Let’s say you want to investigate the use of “tweet” as a verb (see “Tweet this” at Language Log), and you want to collect, oh, 10,000 examples or so and do some concordance work, for example:
What iss the most popular question then? Tweet the answer and hopefully u may only get asked 500 times?
what is there to tweet about this morning?
What is your biggest food weakness? Tweet @Thintervention for motivation! #thinterventionG
This is simple to do with a bash command line, perl, Ruby, the Tweetstream gem, and a spreadsheet program (or just plain old grep).
To download 10,000 tweets containing “tweet,” “tweets”, or “tweeting” and save them in a file called “tweet.tweets”:
> @client = TweetStream::Client.new('user','pass')
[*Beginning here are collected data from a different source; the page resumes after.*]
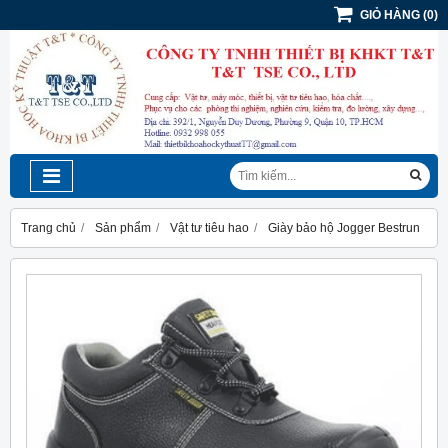
GIỎ HÀNG
(
0
)
Trang chủ
Sản phẩm
Vật tư tiêu hao
Giày bảo hộ Jogger Bestrun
> File.open("tweet.tweets", "w+") do |f|
n = 0
@client.track('tweet','tweets','tweeting') do |s|
@client.stop if n >= 10000
When these are finished downloading, you can tab separate the contexts using perl, and sort on the right context:
> cat tweet.tweets | perl -pe 's/\b(tweet|tweets|tweeting)\b/\t$1\t/gi' |sort -f -k2,3 -t\t > tweets.txt
You can then import this file into your speadsheet program and slice and dice to your heart’s content.
Note: it took longer to write this blog post than it did to collect the data. Analysis to follow, though!